February 21st, 9:40pm. Report submitted to the copyright office. I sat back in my chair and thought: what have I just done?


The cost

Me 2021 estimate
People 1 4-5 (data eng, scraping specialist, policy analyst, frontend dev, QA)
Calendar time 29 days 12–18 months
Hours ~200 3,000–4,500
Cost $967.08 $200K–$640K

The $967.08 is everything. Anthropic API and Max subscription. Gemini Ultra. Haiku for extraction ($36). Sonnet for re-extraction (~$95). Vision for OCR. Serper.dev for search. Vercel for hosting. Total. For two months of work.

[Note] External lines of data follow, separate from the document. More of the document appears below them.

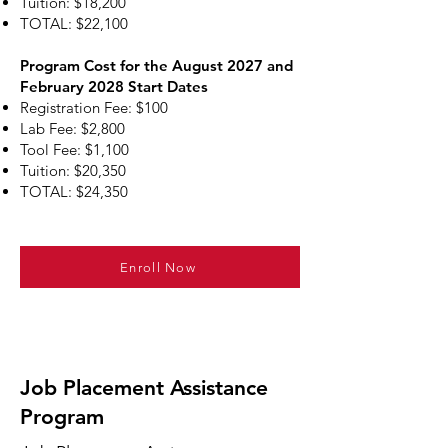
Tuition: $18,200
TOTAL: $22,100
Program Cost for the August 2027 and
February 2028 Start Dates
Registration Fee: $100
Lab Fee: $2,800
Tool Fee: $1,100
Tuition: $20,350
TOTAL: $24,350
Enroll Now
Job Placement Assistance
Program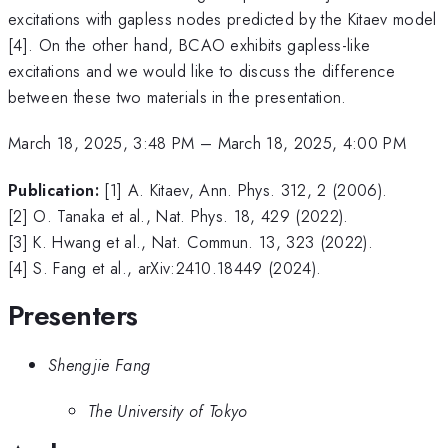
excitations with gapless nodes predicted by the Kitaev model
[4]. On the other hand, BCAO exhibits gapless-like
excitations and we would like to discuss the difference
between these two materials in the presentation.
March 18, 2025, 3:48 PM
–
March 18, 2025, 4:00 PM
Publication:
[1] A. Kitaev, Ann. Phys. 312, 2 (2006).
[2] O. Tanaka et al., Nat. Phys. 18, 429 (2022).
[3] K. Hwang et al., Nat. Commun. 13, 323 (2022).
[4] S. Fang et al., arXiv:2410.18449 (2024).
Presenters
Shengjie Fang
The University of Tokyo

After the project was done, I ran an experiment. I gave the finished report to a separate Claude instance that knew nothing about the codebase and asked it to estimate the cost. It guessed 450–650 hours, $150K–$300K. When I told it the real number:

"That's honestly staggering."

— Claude (blind estimate, Feb 19)

I then asked Claude Code — the one that actually built the thing — to estimate. It said 500–800 hours with LLMs. It overestimated my hours by 3-4x because it modeled the work as pair programming. What actually happened was delegation. I reviewed deliverables. I didn't write code. That's the difference between using an LLM as a copilot (5x speedup) and using it as a workforce you direct (15–22x).

~500× Cost $500K → $967
~20× Hours 3,000+ → ~200
~15× Calendar 18 mo → 29 days

The calendar compression is the most interesting one. There's an old saying in engineering management: nine women can't make a baby in one month. Some work is inherently sequential — you can't parallelize it by adding people. But one person with an LLM flips that on its head. Instead of adding people (and handoffs, and tickets, and "waiting on the data engineer"), you eliminate the team entirely. Edge case #47 informs extraction #48 instantly, because the same context holds both.


Why this matters

Nobody is talking about this. I'd bet there are people at consulting firms and hedge funds producing work at this scale with LLMs right now. But the economics haven't caught up. Engagements are still scoped, staffed, and billed as if the old production function applies. That's not dishonesty — it's institutional inertia. The pricing models, the team structures, the timelines — none of it has adjusted yet.

And the incentives to stay quiet are obvious. If you're employed, revealing the throughput means your employer needs fewer of you. If you're a consultant, revealing the cost basis changes the conversation. If you're an academic, revealing the LLM contribution raises authorship questions. I don't have those incentives. So here we are.

I don't think most people have internalized what's possible right now. I certainly hadn't before I sat down in that chair in January.